WASHINGTON -- The Bush administration continued its verbal assault against Saddam Hussein yesterday by calling the Iraqi president's overtures to Iran and his offer of free oil to Third World countries acts of "desperation" aimed at undermining the trade embargo imposed on Iraq.
The tough talk, which underscored Washington's desire to show that international solidarity can make economic sanctions against Baghdad work, came as a special United Nations Security Council committee, meeting in New York for the seventh time in three weeks, discussed whether the U.N.-imposed trade embargo should be softened to allow the delivery of food to Iraq.
The committee is not likely to decide the issue until U.N. Secretary-General Javier Perez de Cuellar or international experts can verify recent statements by President Hussein that food shortages are causing the deaths of Iraqi children, said a diplomatic source familiar with the meetings.
President Bush and Soviet President Mikhail S. Gorbachev declared at their summit meeting Sunday that food supplies could be delivered to Iraq under the close supervision ofinternational aid organizations. It would be up to the United Nations to define the "humanitarian circumstances" that would warrant such deliveries, they said.
At the White House yesterday, spokesman Marlin Fitzwater dismissed the Iraqi president's latest statements as "just another effort to try to separate countries, try to get support wherever he can find it. The man is desperate, reaching out
wherever he can."
"The desperation attempts at reaching out to Iran and this free oil for the Third World indicates that the pressure is pinching him someplace," Mr. Fitzwater said, calling the oil offer, in particular, "a transparent attempt to deflect the focus of world attention from [Saddam Hussein's] blatant aggression against another country."

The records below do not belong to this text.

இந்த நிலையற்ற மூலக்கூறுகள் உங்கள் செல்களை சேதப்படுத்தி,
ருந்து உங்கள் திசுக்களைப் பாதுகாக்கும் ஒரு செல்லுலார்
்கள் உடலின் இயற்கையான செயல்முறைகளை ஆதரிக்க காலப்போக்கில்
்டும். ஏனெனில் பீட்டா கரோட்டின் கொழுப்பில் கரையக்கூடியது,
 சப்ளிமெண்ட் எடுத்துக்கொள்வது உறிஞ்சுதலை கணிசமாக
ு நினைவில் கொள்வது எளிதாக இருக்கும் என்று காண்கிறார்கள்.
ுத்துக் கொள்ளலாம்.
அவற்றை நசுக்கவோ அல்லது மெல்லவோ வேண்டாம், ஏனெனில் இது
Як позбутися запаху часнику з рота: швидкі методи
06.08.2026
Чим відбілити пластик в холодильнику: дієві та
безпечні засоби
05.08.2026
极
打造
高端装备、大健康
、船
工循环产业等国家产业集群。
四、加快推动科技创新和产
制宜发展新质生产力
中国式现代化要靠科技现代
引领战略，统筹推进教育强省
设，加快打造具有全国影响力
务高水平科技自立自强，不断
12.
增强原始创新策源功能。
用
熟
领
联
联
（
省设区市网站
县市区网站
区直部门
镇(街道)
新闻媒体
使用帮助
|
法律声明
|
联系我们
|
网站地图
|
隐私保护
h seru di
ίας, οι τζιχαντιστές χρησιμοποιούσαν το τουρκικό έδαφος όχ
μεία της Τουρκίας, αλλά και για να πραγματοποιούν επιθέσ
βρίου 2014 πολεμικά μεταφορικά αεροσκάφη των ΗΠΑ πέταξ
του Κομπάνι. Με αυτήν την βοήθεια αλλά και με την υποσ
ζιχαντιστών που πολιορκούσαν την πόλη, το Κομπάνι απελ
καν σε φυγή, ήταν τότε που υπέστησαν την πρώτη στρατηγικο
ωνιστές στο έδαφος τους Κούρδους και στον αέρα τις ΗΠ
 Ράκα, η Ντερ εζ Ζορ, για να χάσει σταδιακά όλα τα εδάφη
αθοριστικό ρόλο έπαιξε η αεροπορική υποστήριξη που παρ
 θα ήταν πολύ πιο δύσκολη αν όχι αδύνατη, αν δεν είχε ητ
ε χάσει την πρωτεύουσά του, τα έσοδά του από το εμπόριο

"Such maneuvers have not worked in the past and will not work this time," Mr. Fitzwater said.
Although Mr. Hussein offered to give unspecified developing countries free supplies of oil so that no money would change hands, such a loophole in the embargo on trade does not exist, Mr. Fitzwater said.
The Security Council resolution to block trade with Iraq "makes quite clear that all commodities and products originating in Iraq or Kuwait are prohibited from importation anywhere," he said. "It does not delineate between free exchanges and those paid for."
The membership of the special santions committee is drawn from the current security council.